Equipment Rental Business Valuation
Who this is for
Independent equipment rental operators preparing for acquisition by regional or national platforms, PE investors building specialty rental platforms, and construction-adjacent acquirers evaluating fleet businesses.
What drives value in Equipment Rental
- Fleet utilization rate (time and dollar utilization) relative to peers
- Original equipment cost (OEC) and fleet age profile
- Specialty versus commodity equipment mix (specialty earns premium margins)
- Geographic density in high-construction-activity markets
- Maintenance infrastructure and average fleet condition
- Recurring customer relationships and delivery service capability
Valuation methods we use
Equipment rental businesses are valued at 7–14× EBITDA or 0.8–1.5× OEC, with specialty rental (aerial, environmental, industrial) commanding higher multiples than general tool rental. This tool is informational only. Output is driven by your inputs and does not constitute a formal appraisal or certified valuation.
Typical metrics and inputs
Time utilization
Percentage of time equipment is on rent versus available in the fleet; benchmark is 65–80%.
Dollar utilization
Annual rental revenue as a percentage of OEC; typically 35–55% for well-run fleets.

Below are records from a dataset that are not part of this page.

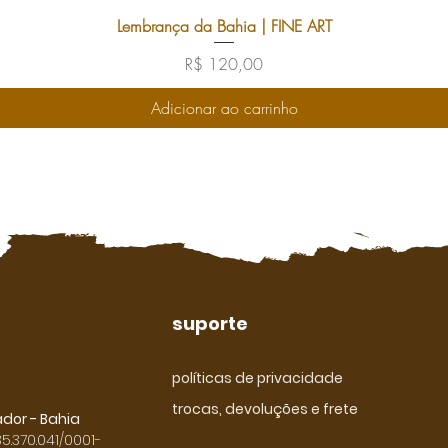
Lembrança da Bahia | FINE ART
Preço
R$ 120,00
Adicionar ao carrinho
suporte
políticas de privacidade
trocas, devoluções e frete
ador - Bahia
5.370.041/0001-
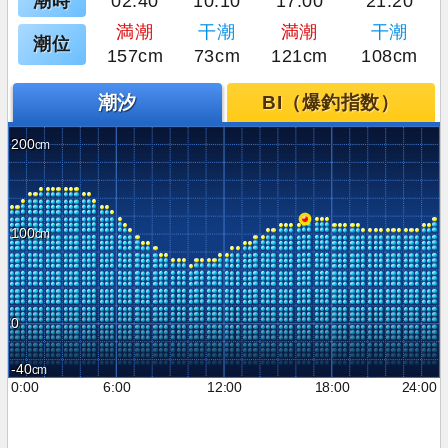
潮時
02:40
10:10
17:00
21:20
満潮
干潮
満潮
干潮
潮位
157cm
73cm
121cm
108cm
潮汐
BI（爆釣指数）
200
100
0
-40
0:00
6:00
12:00
18:00
24:00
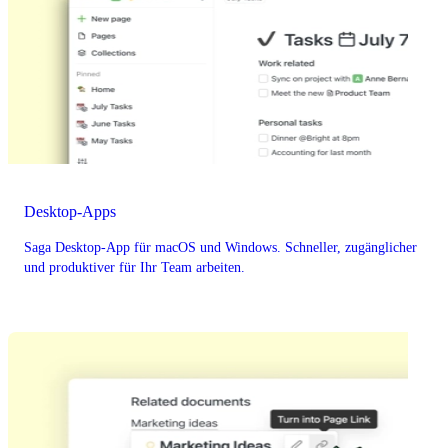
Desktop-Apps
Saga Desktop-App für macOS und Windows. Schneller, zugänglicher
und produktiver für Ihr Team arbeiten.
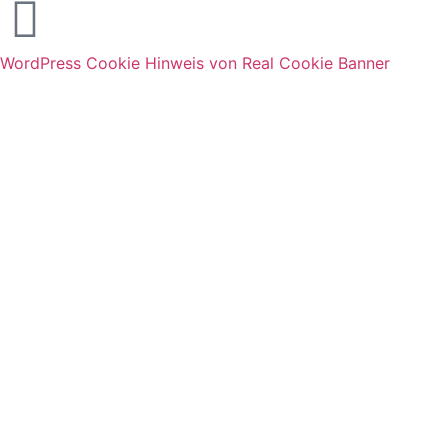
WordPress Cookie Hinweis von Real Cookie Banner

OEC (original equipment cost)
Purchase price of fleet at time of acquisition; the primary asset base metric.
Rental gross margin
Rental revenue minus direct fleet costs (depreciation, maintenance, insurance); typically 40–60%.
Fleet age (average)
Average age of revenue-generating equipment; older fleets increase CapEx burden and reduce reliability.
Example scenarios
Specialty aerial work platform rental
A specialty AWP rental company with $4 M revenue, 72% time utilization, and $6 M OEC might be valued at 1.2× OEC or 10–12× EBITDA.
General construction equipment rental
A general contractor-facing equipment rental with $2.5 M revenue and aging fleet might trade at 0.8–1.0× OEC or 7–8× EBITDA.
Frequently asked questions
What multiple does an equipment rental company sell for?
7–14× EBITDA is typical; specialty rental (aerial, environmental, industrial) commands the higher end. OEC multiples of 0.8–1.5× provide an asset-based cross-check.
What is dollar utilization and why does it matter?
Dollar utilization is annual rental revenue divided by OEC. It measures return on fleet investment — a key indicator of pricing power and demand.
How does fleet age affect rental company value?
Older fleets require more maintenance and upcoming CapEx to replace, reducing free cash flow and compressing the multiple buyers are willing to pay.
Do specialty equipment categories trade at higher multiples?
Yes — aerial work platforms, industrial process equipment, and specialty environmental gear earn higher margins and attract more acquirers than commodity hand tools.
Is this a certified appraisal?
No. This tool provides informational estimates. For formal equipment rental M&A, engage an industry advisor.